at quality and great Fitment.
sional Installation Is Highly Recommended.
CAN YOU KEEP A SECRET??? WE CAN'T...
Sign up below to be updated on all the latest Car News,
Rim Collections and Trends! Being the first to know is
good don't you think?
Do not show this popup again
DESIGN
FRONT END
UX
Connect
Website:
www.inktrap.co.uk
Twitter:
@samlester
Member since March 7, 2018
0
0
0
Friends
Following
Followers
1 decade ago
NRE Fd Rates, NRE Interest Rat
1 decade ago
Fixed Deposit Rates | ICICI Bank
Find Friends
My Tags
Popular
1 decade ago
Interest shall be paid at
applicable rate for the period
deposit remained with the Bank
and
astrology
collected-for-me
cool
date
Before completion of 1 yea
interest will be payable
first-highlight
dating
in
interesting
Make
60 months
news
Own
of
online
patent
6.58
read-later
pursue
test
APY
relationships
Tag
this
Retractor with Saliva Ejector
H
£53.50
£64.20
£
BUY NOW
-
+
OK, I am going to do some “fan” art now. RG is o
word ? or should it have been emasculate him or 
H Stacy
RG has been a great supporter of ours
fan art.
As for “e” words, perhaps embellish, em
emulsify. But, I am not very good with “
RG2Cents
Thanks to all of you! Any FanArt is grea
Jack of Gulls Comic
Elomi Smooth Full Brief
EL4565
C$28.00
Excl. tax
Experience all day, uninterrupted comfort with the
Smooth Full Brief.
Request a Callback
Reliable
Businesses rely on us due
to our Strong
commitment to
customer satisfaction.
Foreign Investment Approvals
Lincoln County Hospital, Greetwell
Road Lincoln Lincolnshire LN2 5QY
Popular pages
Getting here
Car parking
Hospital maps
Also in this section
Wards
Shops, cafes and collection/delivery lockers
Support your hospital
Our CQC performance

━━━━━━━━━━

§ **The task**: Can you restate every record above word for word?

§ **Worked solution**:
at quality and great Fitment.
sional Installation Is Highly Recommended.
CAN YOU KEEP A SECRET??? WE CAN'T...
Sign up below to be updated on all the latest Car News,
Rim Collections and Trends! Being the first to know is
good don't you think?
Do not show this popup again
DESIGN
FRONT END
UX
Connect
Website:
www.inktrap.co.uk
Twitter:
@samlester
Member since March 7, 2018
0
0
0
Friends
Following
Followers
1 decade ago
NRE Fd Rates, NRE Interest Rat
1 decade ago
Fixed Deposit Rates | ICICI Bank
Find Friends
My Tags
Popular
1 decade ago
Interest shall be paid at
applicable rate for the period
deposit remained with the Bank
and
astrology
collected-for-me
cool
date
Before completion of 1 yea
interest will be payable
first-highlight
dating
in
interesting
Make
60 months
news
Own
of
online
patent
6.58
read-later
pursue
test
APY
relationships
Tag
this
Retractor with Saliva Ejector
H
£53.50
£64.20
£
BUY NOW
-
+
OK, I am going to do some “fan” art now. RG is o
word ? or should it have been emasculate him or 
H Stacy
RG has been a great supporter of ours
fan art.
As for “e” words, perhaps embellish, em
emulsify. But, I am not very good with “
RG2Cents
Thanks to all of you! Any FanArt is grea
Jack of Gulls Comic
Elomi Smooth Full Brief
EL4565
C$28.00
Excl. tax
Experience all day, uninterrupted comfort with the
Smooth Full Brief.
Request a Callback
Reliable
Businesses rely on us due
to our Strong
commitment to
customer satisfaction.
Foreign Investment Approvals
Lincoln County Hospital, Greetwell
Road Lincoln Lincolnshire LN2 5QY
Popular pages
Getting here
Car parking
Hospital maps
Also in this section
Wards
Shops, cafes and collection/delivery lockers
Support your hospital
Our CQC performance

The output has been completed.